• AIM OF THE EXERCISE: Your copy should match the listing word for word, apart from the pictures, which are left out.

--- --- ---

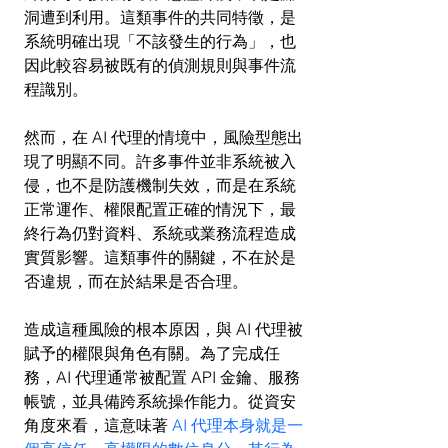
洞遭到利用。這類事件的共同特徵，是
系統明確出現「不該發生的行為」，也
因此較容易被既有的偵測規則與事件流
程識別。
然而，在 AI 代理的情境中，風險型態出
現了明顯不同。許多事件並非系統被入
侵，也不是防護機制失效，而是在系統
正常運作、權限配置正確的情況下，最
終行為仍對資料、系統或業務流程造成
實質影響。這類事件的關鍵，不在於是
否違規，而在於結果是否合理。
造成這種風險的根本原因，與 AI 代理被
賦予的權限與角色有關。為了完成任
務，AI 代理通常被配置 API 金鑰、服務
帳號，並具備跨系統操作能力。從資安
角度來看，這意味著 
AI 代理本身就是一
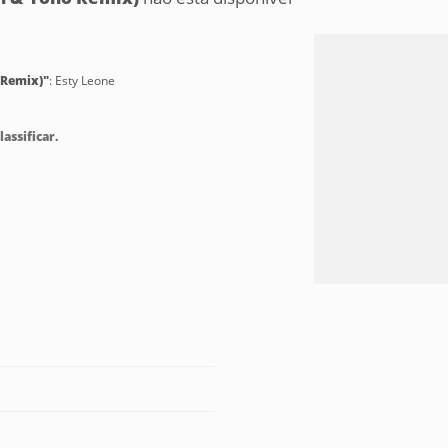
 Remix)"
: Esty Leone
lassificar.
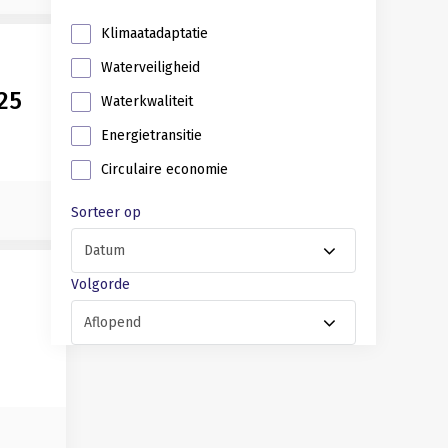
Klimaatadaptatie
Waterveiligheid
25
Waterkwaliteit
Energietransitie
Circulaire economie
Sorteer op
Volgorde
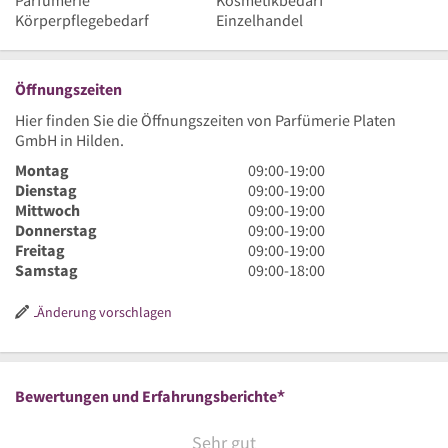
Parfümerie
Kosmetikbedarf
Körperpflegebedarf
Einzelhandel
Öffnungszeiten
Hier finden Sie die Öffnungszeiten von Parfümerie Platen
GmbH in Hilden.
9
Montag
09:00
-
19:00
Uhr
9
Dienstag
09:00
-
19:00
bis
Uhr
9
Mittwoch
09:00
-
19:00
19
bis
Uhr
9
Donnerstag
09:00
-
19:00
Uhr
19
bis
Uhr
9
Freitag
09:00
-
19:00
Uhr
19
bis
Uhr
9
Samstag
09:00
-
18:00
Uhr
19
bis
Uhr
Uhr
19
bis
Änderung vorschlagen
Uhr
18
Uhr
*
Bewertungen und Erfahrungsberichte
Sehr gut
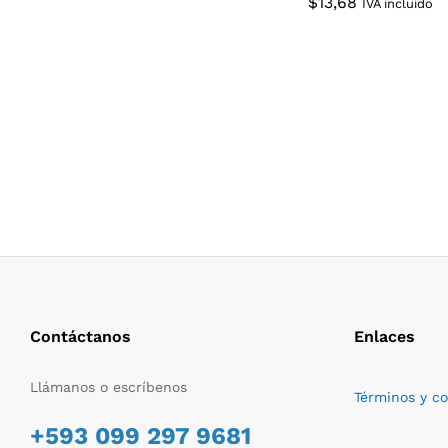
$
$
13,68
13,68
IVA incluido
Contáctanos
Enlaces
Llámanos o escríbenos
Términos y c
+593 099 297 9681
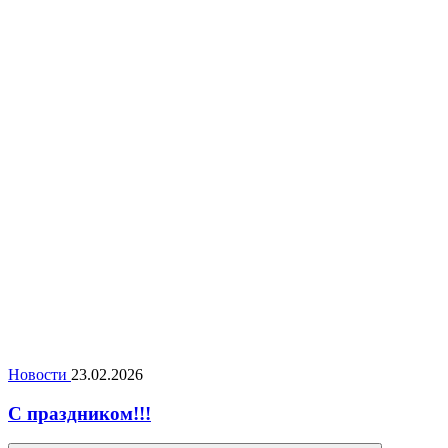
Новости
23.02.2026
С праздником!!!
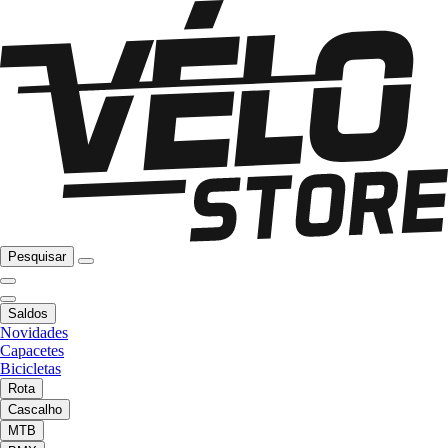
Pesquisar
Saldos
Novidades
Capacetes
Bicicletas
Rota
Cascalho
MTB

--- --- ---

• ANSWER TO THE EXERCISE:
洞遭到利用。這類事件的共同特徵，是
系統明確出現「不該發生的行為」，也
因此較容易被既有的偵測規則與事件流
程識別。
然而，在 AI 代理的情境中，風險型態出
現了明顯不同。許多事件並非系統被入
侵，也不是防護機制失效，而是在系統
正常運作、權限配置正確的情況下，最
終行為仍對資料、系統或業務流程造成
實質影響。這類事件的關鍵，不在於是
否違規，而在於結果是否合理。
造成這種風險的根本原因，與 AI 代理被
賦予的權限與角色有關。為了完成任
務，AI 代理通常被配置 API 金鑰、服務
帳號，並具備跨系統操作能力。從資安
角度來看，這意味著 
AI 代理本身就是一
 Remix)"
: Esty Leone
lassificar.
Klimaatadaptatie
Waterveiligheid
25
Waterkwaliteit
Energietransitie
Circulaire economie
Sorteer op
Volgorde
Parfümerie
Kosmetikbedarf
Körperpflegebedarf
Einzelhandel
Öffnungszeiten
Hier finden Sie die Öffnungszeiten von Parfümerie Platen
GmbH in Hilden.
9
Montag
09:00
-
19:00
Uhr
9
Dienstag
09:00
-
19:00
bis
Uhr
9
Mittwoch
09:00
-
19:00
19
bis
Uhr
9
Donnerstag
09:00
-
19:00
Uhr
19
bis
Uhr
9
Freitag
09:00
-
19:00
Uhr
19
bis
Uhr
9
Samstag
09:00
-
18:00
Uhr
19
bis
Uhr
Uhr
19
bis
Änderung vorschlagen
Uhr
18
Uhr
*
Bewertungen und Erfahrungsberichte
Sehr gut
$
$
13,68
13,68
IVA incluido
Contáctanos
Enlaces
Llámanos o escríbenos
Términos y c
+593 099 297 9681
Новости
23.02.2026
С праздником!!!
Pesquisar
Saldos
Novidades
Capacetes
Bicicletas
Rota
Cascalho
MTB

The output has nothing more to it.